Code Sample, a copy-pastable example
$ python
Python 3.8.0 (default, Oct 28 2019, 16:14:01)
[GCC 8.3.0] on linux
Type "help", "copyright", "credits" or "license" for more information.
>>> import pandas as pd
>>> pd.__version__
'1.2.0.dev0+1137.g50b34a4a8'
>>> df = pd.DataFrame(index=range(3), columns=range(3), dtype=pd.CategoricalDtype(['foo', 'bar']))
>>> df.at[1,2] = 'foo'
>>> df
0 1 2
0 NaN NaN NaN
1 foo foo foo
2 NaN NaN NaN
It doesn't overwrite values that have been set with df.loc
:
>>> df = pd.DataFrame(index=range(3), columns=range(3), dtype=pd.CategoricalDtype(['foo', 'bar']))

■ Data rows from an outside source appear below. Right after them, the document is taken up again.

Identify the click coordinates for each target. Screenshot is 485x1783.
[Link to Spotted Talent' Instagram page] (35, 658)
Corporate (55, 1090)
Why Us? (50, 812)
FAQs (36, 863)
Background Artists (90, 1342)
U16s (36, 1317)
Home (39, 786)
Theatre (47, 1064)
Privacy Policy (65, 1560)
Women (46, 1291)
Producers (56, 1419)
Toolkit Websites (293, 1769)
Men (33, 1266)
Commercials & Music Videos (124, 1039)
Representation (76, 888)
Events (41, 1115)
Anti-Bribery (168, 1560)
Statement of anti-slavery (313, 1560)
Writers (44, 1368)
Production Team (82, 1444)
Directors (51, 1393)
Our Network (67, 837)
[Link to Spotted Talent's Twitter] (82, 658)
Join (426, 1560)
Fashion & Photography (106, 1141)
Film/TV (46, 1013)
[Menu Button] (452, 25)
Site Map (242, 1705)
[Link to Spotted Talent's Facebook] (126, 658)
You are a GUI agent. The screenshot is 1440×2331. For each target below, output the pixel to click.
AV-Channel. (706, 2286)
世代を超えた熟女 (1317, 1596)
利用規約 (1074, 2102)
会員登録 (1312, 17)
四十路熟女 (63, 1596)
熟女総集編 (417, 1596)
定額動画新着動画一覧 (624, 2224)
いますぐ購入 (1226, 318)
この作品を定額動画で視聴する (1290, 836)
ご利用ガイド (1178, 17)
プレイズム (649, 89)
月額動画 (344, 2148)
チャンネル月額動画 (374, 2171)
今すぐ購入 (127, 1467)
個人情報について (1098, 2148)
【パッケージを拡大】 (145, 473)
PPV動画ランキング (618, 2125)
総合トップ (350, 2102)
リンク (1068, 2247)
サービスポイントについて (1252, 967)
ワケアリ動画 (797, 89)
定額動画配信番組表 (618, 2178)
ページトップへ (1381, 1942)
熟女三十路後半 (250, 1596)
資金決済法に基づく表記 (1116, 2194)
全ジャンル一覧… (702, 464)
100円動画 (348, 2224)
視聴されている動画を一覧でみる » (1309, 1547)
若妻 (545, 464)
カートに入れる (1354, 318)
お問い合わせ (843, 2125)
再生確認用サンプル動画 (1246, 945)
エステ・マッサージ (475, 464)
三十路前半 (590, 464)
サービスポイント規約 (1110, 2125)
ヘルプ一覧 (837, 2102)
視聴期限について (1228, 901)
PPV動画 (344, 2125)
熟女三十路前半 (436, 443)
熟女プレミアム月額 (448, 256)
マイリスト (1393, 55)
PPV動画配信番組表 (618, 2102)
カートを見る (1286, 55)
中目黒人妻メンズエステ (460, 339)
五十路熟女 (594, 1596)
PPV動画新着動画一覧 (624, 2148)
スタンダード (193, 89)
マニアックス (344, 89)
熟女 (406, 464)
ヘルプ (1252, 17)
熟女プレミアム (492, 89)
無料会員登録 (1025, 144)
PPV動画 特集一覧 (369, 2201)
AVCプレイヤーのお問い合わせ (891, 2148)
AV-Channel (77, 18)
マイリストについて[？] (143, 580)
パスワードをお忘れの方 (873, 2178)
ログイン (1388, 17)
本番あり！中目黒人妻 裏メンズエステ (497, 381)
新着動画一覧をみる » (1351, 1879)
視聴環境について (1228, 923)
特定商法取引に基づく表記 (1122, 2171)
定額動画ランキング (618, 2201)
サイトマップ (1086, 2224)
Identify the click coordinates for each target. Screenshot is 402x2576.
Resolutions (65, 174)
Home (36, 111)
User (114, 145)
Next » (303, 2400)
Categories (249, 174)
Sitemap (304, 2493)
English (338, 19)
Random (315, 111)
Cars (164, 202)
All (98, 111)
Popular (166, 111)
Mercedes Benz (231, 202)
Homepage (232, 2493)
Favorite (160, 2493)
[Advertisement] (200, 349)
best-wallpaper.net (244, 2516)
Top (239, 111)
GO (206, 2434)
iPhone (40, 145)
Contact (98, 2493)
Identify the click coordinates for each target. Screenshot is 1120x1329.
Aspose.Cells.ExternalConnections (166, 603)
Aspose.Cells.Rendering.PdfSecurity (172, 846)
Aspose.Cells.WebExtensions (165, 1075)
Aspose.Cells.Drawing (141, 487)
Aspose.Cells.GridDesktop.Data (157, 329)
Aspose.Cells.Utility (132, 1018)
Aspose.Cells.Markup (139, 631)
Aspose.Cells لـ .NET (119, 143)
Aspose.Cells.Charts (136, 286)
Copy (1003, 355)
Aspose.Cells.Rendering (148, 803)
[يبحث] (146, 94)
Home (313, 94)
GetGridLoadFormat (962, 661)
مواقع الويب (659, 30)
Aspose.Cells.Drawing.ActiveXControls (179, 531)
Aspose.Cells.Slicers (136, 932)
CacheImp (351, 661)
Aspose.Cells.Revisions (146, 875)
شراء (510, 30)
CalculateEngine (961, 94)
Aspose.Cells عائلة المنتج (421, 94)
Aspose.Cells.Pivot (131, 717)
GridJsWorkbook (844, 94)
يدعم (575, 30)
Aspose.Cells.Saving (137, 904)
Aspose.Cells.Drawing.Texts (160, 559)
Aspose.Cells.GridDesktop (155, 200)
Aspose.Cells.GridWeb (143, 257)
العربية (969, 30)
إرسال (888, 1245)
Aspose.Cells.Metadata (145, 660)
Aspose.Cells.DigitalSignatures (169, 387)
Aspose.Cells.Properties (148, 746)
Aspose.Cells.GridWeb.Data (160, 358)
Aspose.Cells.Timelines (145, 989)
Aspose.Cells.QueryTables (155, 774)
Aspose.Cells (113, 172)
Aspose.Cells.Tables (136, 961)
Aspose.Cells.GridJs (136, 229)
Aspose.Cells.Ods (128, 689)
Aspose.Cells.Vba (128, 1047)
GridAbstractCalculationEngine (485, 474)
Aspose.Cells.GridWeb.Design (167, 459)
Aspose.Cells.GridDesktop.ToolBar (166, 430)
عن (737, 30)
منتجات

>>> df.loc[1,1] = 'bar' # not necessary, just for demo
>>> df.at[1,2] = 'foo'
>>> df
0 1 2
0 NaN NaN NaN
1 foo bar foo
2 NaN NaN NaN
Problem description
df.at[x, y] = v
on a categorical dtype should behave as with other dtypes, and the same as df.loc[x, y] = v
.
Expected Output
The same as what happens with a DF initialized with None
s:
>>> df = pd.DataFrame([[None] * 3] * 3, index=range(3), columns=range(3), dtype=pd.CategoricalDtype(['foo', 'bar']))
>>> df.loc[1,1] = 'bar'
>>> df.at[1,2] = 'foo'
>>> df
0 1 2
0 NaN NaN NaN
1 NaN bar foo
2 NaN NaN NaN
Or as with dtype=float
:
>>> df = pd.DataFrame(index=range(3), columns=range(3), dtype=float)
>>> df.loc[1,1] = 1
>>> df.at[1,2] = 27
>>> df
0 1 2
0 NaN NaN NaN
1 NaN 1.0 27.0
2 NaN NaN NaN
Output of pd.show_versions()
INSTALLED VERSIONS
- ------------------
- commit : 50b34a4
- python : 3.8.0.final.0
- python-bits : 64
- OS : Linux
- OS-release : 5.4.0-52-generic
- Version : fillna bug #57~18.04.1-Ubuntu SMP Thu Oct 15 14:04:49 UTC 2020
- machine : x86_64
- processor : x86_64
- byteorder : little
- LC_ALL : None
- LANG : en_US.UTF-8
- LOCALE : en_US.UTF-8
- pandas : 1.2.0.dev0+1137.g50b34a4a8
- numpy : 1.19.4
- pytz : 2020.4
- dateutil : 2.8.1
- pip : 20.2.4
- setuptools : 50.3.2
- Cython : None
- pytest : None
- hypothesis : None
- sphinx : None
- blosc : None
- feather : None
- xlsxwriter : None
- lxml.etree : None
- html5lib : None
- pymysql : None
- psycopg2 : None
- jinja2 : None
- IPython : None
- pandas_datareader: None
- bs4 : None
- bottleneck : None
- fsspec : None
- fastparquet : None
- gcsfs : None
- matplotlib : None
- numexpr : None
- odfpy : None
- openpyxl : None
- pandas_gbq : None
- pyarrow : None
- pyxlsb : None
- s3fs : None
- scipy : None
- sqlalchemy : None
- tables : None
- tabulate : None
- xarray : None
- xlrd : None
- xlwt : None
- numba : None